Material for this exercise:
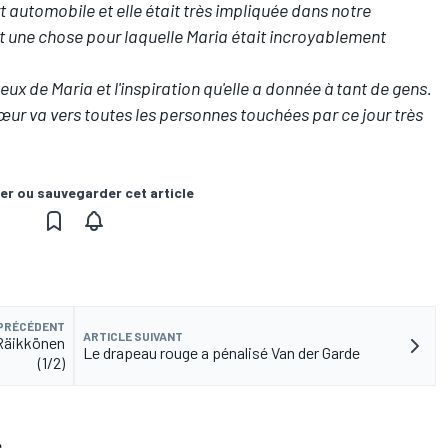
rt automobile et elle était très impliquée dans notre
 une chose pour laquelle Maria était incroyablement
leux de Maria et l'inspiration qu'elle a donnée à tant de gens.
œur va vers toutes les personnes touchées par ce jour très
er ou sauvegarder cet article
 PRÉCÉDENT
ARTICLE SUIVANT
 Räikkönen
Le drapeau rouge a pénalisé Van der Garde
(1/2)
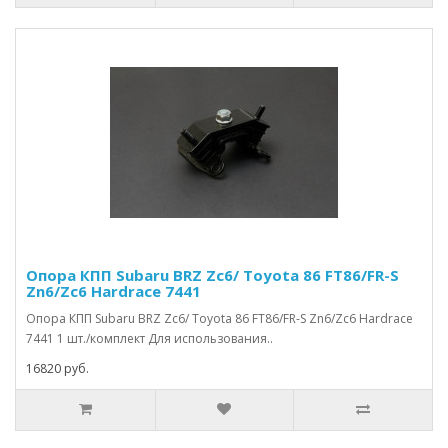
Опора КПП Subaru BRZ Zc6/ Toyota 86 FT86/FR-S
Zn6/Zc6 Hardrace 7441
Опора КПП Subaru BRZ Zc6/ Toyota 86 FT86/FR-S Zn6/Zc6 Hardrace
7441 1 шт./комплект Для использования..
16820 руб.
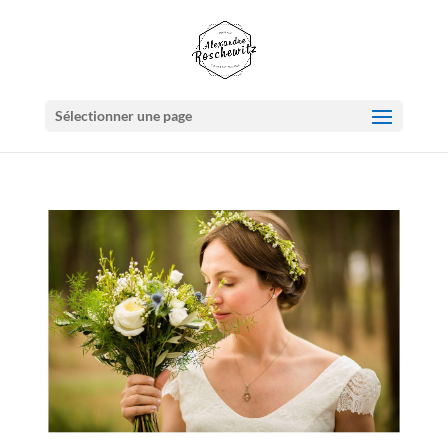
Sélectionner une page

...

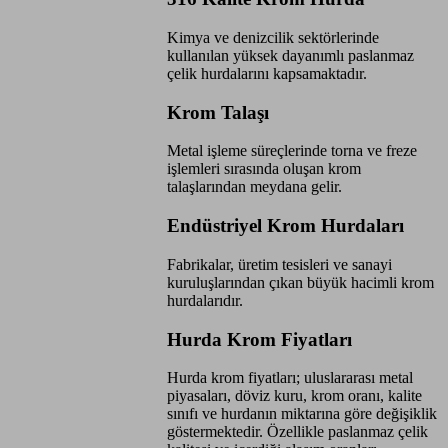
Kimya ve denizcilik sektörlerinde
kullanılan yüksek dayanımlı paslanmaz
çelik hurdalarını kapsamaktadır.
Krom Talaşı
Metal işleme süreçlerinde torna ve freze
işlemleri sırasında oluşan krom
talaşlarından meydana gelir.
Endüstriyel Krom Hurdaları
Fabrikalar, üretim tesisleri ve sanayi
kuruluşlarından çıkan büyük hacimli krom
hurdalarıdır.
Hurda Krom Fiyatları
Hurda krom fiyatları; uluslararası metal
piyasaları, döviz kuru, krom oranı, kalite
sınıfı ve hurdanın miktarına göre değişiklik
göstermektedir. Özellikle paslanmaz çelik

Goal of the exercise: Of all the entries above, repeat only the lines from the line that has "Fabrikalar, üretim tesisleri ve sanayi" to the line that has "göstermektedir. Özellikle paslanmaz çelik", both lines included, exactly.

Exercise answer:
Fabrikalar, üretim tesisleri ve sanayi
kuruluşlarından çıkan büyük hacimli krom
hurdalarıdır.
Hurda Krom Fiyatları
Hurda krom fiyatları; uluslararası metal
piyasaları, döviz kuru, krom oranı, kalite
sınıfı ve hurdanın miktarına göre değişiklik
göstermektedir. Özellikle paslanmaz çelik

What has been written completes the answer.